Baydar çok iyi ifade etmiş. Bir-iki ekleme yapmak gerekirse, evet, çoğunluk veya baskın grup mensupları aralarında kimin azınlık olarak tarif edilen gruptan olduğunu bilmez, çünkü azınlığa mensup bireyler kendilerini gizlerler. O kadar ki, haksızlığa uğradıklarında bile, genellikle ortaya çıkıp haklarını açıkça savunmaktan kaçınırlar, çünkü bilirler ki, haklı olmalarının bir önemi yoktur, kolayca haksız duruma düşürülebilirler ve gördükleri zarar büyüyebilir. Onun için, çoğu zaman haksızlığı sineye çekmeyi tercih etmek zorunda kalırlar. Onlar haksızlığı sineye çektiği, itiraz edip sesini yükseltmediği için, diğerlerine ortada bir sorun yokmuş, herkes halinden memnunmuş gibi gelir. Nitekim, “Biz kimin kim olduğunu bilmezdik” diyenler, devam cümlesi olarak “Aramızda hiçbir sorun yoktu” da derler. Birileri itiraz edecek olursa, o zaman ‘sorun’ çıkar. O noktadan itibaren de, çoğunluk mensupları sorunun ‘birdenbire’ çıktığını düşünerek şaşırırlar, sorunun çıkışını bir dış etkene (nifak!) bağlarlar.
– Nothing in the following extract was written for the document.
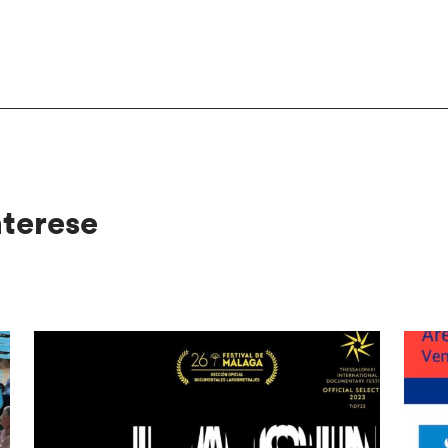
nterese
Altı çizilmesi gereken başka bir durum da, “Biz kimin kim olduğunu bilmezdik, ayrım yapmazdık” sözünün barındırdığı bir çelişki. Kimin kim olduğunu bilmez, herkes gözünüze aynı, yani kendiniz görünürse nasıl ayrımcılık yapacaksınız ki zaten? İnsan kendinden bildiğine değil, öteki olarak gördüğüne ayrımcılık yapar. Yani asıl marifet, farklılıkları görüp, bilip, tanıyıp ayrımcılık yapmamak.